Input =
►
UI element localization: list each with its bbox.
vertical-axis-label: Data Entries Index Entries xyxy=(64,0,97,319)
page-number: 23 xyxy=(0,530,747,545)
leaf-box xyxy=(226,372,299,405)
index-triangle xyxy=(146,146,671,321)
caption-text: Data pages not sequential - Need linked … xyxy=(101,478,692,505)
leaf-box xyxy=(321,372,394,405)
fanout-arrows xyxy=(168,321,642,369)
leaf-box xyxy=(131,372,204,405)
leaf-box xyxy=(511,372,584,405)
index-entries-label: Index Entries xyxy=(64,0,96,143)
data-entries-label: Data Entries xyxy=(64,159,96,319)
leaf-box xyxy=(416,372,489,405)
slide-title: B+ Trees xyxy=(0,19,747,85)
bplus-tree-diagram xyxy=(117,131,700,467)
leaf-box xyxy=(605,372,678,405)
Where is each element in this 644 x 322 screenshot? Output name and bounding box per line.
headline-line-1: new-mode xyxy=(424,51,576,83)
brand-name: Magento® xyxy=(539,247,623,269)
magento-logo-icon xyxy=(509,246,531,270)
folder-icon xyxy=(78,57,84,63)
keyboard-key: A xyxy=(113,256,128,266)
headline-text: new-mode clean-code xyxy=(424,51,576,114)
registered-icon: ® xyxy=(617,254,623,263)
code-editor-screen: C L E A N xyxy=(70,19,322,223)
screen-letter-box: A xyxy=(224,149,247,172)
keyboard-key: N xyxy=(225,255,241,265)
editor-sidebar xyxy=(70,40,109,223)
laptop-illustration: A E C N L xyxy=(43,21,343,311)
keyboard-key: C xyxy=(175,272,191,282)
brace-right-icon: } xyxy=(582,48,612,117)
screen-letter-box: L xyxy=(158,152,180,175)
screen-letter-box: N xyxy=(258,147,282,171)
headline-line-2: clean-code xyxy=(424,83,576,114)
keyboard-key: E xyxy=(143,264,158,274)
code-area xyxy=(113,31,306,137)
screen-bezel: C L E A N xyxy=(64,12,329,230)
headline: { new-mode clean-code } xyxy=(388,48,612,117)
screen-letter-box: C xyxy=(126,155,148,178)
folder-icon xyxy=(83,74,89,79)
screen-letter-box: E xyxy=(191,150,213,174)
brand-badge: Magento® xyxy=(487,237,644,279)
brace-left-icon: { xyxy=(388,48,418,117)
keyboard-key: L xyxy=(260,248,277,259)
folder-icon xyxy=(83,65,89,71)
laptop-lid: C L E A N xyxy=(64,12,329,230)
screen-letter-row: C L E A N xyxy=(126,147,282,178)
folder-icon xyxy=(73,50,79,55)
◄
►
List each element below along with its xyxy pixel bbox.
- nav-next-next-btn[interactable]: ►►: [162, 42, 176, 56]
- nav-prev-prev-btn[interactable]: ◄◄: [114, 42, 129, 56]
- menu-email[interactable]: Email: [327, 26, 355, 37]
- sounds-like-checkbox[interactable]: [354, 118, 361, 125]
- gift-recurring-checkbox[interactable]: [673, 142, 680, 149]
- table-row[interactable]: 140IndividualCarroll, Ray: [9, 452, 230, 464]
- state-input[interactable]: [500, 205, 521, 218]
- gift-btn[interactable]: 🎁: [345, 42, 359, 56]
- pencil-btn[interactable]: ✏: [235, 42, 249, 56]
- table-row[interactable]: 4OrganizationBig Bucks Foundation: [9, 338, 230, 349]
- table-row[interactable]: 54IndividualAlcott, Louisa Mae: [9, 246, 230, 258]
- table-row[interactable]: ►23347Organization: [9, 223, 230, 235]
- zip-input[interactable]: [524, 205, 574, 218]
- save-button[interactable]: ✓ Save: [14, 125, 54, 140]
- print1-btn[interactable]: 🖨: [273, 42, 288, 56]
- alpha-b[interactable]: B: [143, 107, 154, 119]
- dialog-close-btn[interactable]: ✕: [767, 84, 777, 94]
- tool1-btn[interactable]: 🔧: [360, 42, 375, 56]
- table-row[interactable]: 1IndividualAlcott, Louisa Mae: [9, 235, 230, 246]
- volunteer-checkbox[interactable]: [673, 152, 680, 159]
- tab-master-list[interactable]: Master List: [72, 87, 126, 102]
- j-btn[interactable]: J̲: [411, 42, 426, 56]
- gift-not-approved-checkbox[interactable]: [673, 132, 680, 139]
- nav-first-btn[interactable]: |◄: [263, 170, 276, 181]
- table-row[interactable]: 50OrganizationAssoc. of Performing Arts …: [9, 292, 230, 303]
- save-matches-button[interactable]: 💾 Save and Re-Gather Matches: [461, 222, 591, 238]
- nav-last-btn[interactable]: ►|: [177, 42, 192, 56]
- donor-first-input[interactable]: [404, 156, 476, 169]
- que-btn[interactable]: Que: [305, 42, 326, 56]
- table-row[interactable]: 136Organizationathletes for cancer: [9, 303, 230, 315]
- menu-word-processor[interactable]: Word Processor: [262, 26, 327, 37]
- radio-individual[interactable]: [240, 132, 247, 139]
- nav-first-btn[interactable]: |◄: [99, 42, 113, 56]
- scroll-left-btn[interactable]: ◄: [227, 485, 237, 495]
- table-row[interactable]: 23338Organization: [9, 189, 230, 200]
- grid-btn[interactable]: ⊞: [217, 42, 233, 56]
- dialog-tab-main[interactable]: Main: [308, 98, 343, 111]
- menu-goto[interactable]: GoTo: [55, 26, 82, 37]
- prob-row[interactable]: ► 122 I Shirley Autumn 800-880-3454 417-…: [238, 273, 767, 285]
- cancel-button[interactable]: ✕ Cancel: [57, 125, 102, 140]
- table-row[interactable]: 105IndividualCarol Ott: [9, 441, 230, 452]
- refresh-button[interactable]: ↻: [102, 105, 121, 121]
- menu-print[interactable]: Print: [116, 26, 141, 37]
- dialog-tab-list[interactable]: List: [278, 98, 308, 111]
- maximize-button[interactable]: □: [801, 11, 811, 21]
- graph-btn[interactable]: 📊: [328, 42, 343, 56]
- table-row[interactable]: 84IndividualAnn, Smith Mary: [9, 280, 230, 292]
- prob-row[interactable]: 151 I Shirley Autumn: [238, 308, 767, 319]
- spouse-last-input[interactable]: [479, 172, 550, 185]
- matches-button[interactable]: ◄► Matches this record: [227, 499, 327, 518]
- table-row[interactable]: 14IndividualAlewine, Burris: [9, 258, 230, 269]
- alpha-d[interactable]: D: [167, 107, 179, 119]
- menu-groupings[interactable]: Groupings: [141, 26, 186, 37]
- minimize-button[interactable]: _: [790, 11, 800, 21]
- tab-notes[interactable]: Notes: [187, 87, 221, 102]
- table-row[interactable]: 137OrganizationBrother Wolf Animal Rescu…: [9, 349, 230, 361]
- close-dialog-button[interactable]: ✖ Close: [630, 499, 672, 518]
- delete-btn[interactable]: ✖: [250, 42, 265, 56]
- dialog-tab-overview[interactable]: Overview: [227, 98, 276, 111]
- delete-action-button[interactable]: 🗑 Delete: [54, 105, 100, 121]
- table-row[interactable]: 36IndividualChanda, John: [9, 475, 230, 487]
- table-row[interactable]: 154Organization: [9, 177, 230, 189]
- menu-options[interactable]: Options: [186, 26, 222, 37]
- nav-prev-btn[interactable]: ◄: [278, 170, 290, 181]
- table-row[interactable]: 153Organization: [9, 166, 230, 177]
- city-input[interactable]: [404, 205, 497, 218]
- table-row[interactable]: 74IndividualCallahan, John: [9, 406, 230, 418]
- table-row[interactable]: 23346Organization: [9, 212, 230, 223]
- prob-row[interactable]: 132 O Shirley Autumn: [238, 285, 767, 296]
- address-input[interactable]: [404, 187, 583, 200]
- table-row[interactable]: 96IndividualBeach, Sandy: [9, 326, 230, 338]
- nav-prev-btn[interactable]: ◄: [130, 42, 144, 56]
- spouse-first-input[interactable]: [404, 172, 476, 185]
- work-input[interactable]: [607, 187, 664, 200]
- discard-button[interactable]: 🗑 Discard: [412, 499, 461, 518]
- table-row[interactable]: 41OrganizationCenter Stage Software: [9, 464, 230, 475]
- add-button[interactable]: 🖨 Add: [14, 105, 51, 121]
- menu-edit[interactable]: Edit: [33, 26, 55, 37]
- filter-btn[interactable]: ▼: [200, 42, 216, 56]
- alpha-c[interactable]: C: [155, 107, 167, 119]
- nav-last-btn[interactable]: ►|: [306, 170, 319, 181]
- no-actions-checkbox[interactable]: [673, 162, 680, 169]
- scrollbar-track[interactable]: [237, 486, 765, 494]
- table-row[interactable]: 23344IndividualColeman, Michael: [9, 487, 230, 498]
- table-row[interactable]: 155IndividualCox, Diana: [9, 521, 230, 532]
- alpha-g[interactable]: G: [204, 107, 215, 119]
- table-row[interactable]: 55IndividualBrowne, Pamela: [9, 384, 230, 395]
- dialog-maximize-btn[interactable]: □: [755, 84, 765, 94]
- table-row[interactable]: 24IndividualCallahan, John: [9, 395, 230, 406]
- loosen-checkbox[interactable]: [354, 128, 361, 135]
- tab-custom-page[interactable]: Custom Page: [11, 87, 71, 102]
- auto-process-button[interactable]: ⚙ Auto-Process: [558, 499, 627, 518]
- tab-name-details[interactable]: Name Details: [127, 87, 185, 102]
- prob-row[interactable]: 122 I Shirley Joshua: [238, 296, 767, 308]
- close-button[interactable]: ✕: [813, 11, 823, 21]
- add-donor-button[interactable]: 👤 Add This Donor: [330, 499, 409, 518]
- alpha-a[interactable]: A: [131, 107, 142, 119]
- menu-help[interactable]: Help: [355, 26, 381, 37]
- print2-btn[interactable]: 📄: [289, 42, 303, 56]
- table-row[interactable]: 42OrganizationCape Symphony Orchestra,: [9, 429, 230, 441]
◄
Exercise = Those lines above that contain the string "gift" should be returned.

Output for this task =
- gift-recurring-checkbox[interactable]: [673, 142, 680, 149]
- gift-btn[interactable]: 🎁: [345, 42, 359, 56]
- gift-not-approved-checkbox[interactable]: [673, 132, 680, 139]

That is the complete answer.